Uveal melanoma (UM) is a rare intraocular malignancy in adults, which arises from melanocytes in the iris, ciliary body, or choroid. In UM tissues, the miR-224-5p expression is low, whereas the AKT3 expression is high. MiR-224-5p is involved in the proliferation, invasion, and migration of UM cells, partially through the regulation of the expression of AKT3 [106]. Of note, our research team has recently discovered that targeting AKT3 in UM cells might be a mechanism underlying the inhibitory effect of miR-181a-5p on UM development [107].

NK/T cell lymphoma is a rare non-Hodgkin lymphoma with high invasive malignancy, putative NK-cell origin, and poor prognosis. MiR-150 increases the sensitivity of NK/T cell lymphoma to ionizing radiation through direct targeting AKT3, but it is significantly diminished in NK/T cell lymphoma tissues and cell lines [108].
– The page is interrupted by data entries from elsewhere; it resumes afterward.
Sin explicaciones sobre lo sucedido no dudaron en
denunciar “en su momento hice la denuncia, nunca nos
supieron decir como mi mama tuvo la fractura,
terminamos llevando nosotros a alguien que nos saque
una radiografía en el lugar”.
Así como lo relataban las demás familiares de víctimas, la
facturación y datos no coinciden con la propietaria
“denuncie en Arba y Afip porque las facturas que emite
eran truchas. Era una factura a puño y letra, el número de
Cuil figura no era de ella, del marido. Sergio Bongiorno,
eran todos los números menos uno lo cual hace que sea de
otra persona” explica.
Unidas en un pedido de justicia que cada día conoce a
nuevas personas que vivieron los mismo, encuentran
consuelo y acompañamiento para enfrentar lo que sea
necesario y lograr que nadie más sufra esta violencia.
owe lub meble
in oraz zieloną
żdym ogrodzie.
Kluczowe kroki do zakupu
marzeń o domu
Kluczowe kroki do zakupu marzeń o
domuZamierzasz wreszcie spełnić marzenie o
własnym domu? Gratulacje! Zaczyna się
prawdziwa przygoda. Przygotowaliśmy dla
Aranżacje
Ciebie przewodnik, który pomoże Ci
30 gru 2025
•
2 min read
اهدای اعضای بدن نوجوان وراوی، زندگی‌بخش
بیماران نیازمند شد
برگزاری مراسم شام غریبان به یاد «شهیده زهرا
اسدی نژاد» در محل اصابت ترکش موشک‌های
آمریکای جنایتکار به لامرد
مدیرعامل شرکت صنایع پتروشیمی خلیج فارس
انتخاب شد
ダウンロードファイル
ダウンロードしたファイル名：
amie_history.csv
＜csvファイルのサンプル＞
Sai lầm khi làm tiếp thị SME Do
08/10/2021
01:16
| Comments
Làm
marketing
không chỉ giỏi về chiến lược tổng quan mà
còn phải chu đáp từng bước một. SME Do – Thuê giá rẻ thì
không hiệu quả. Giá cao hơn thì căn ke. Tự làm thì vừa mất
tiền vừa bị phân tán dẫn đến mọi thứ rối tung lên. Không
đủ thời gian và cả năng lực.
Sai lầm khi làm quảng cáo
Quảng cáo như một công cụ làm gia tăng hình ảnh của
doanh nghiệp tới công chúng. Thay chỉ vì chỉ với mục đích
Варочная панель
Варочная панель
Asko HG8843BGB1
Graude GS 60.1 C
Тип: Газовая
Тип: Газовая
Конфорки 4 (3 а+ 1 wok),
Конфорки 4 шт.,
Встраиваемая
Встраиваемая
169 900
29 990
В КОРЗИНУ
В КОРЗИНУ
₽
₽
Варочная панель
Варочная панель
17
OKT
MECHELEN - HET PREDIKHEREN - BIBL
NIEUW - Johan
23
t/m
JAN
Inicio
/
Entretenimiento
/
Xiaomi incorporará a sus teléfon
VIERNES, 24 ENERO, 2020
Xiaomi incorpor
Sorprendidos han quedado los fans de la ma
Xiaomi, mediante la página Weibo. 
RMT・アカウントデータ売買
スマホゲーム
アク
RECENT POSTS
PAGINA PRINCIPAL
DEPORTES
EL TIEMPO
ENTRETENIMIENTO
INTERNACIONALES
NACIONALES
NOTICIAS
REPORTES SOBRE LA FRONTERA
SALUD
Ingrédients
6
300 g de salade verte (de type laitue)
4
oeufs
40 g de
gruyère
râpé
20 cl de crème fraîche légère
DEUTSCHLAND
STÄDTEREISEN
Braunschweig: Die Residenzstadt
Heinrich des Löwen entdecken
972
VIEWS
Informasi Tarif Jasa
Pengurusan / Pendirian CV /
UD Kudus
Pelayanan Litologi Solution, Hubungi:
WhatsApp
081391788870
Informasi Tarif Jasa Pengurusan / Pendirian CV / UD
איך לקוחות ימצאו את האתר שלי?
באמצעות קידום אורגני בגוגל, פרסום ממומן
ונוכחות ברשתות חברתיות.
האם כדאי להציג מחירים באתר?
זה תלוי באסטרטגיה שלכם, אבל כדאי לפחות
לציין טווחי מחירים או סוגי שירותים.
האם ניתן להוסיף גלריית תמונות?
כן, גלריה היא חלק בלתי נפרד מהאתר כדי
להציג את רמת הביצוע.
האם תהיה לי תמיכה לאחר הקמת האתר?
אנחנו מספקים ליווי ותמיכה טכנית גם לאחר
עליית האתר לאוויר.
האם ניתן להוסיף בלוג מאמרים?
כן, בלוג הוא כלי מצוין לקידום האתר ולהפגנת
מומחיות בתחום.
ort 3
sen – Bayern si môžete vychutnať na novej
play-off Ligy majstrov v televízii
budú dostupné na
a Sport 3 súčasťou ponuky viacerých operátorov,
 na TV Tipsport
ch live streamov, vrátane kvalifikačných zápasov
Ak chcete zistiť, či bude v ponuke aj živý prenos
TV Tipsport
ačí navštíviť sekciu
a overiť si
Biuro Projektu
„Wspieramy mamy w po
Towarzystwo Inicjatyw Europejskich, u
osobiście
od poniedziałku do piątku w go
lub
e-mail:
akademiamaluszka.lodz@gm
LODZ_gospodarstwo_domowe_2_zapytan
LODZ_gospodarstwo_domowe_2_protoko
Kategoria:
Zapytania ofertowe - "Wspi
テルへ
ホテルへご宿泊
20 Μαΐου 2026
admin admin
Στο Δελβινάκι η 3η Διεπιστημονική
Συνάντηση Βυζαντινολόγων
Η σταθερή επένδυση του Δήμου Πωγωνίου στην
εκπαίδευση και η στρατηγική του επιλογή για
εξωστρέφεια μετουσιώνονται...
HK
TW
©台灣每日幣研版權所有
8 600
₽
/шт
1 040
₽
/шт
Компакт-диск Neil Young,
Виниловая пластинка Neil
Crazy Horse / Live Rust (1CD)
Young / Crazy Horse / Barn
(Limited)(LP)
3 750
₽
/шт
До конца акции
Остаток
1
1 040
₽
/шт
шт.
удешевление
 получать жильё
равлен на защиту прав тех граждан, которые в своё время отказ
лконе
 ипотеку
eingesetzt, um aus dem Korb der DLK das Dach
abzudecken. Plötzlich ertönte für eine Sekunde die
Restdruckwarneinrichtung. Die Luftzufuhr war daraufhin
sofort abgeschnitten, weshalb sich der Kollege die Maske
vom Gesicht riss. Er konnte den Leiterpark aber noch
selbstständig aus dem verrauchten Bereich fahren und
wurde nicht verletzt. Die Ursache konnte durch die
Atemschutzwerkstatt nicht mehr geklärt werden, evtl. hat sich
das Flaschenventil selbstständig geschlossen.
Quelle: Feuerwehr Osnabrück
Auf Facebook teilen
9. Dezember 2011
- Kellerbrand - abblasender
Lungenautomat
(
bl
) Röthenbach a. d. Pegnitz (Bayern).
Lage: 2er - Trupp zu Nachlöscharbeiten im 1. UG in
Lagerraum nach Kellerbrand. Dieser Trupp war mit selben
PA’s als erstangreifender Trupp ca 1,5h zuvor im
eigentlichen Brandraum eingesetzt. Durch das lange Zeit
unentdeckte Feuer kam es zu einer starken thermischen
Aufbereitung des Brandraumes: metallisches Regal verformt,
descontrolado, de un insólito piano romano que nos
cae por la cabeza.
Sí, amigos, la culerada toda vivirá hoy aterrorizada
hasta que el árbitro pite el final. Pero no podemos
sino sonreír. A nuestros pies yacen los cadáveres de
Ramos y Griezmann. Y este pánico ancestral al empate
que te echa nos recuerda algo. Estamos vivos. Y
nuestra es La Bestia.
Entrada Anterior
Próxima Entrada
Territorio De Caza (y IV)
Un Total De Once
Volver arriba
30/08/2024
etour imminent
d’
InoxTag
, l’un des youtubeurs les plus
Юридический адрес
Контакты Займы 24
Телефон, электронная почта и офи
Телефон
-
Bladder cancer is a relatively rare, highly malignant tumor arising from urinary bladder tissues. AKT3 may participate in the proliferation and apoptosis of bladder cancer cells, and it is an important target of miR-195. MiR-195 has anti-cancer roles by suppressing glucose uptake and the proliferation of bladder cancer cells [109].

Wilms’ tumor, or nephroblastoma, the most frequent renal cancer in children, occurs primarily in the first 5 years after birth. AKT3 is upregulated in Wilms’ tumors, whereas miR-22-3p is downregulated. MiR-22-3p regulates the proliferation and invasion of Wilms’ tumor cells through the inhibition of AKT3 [110].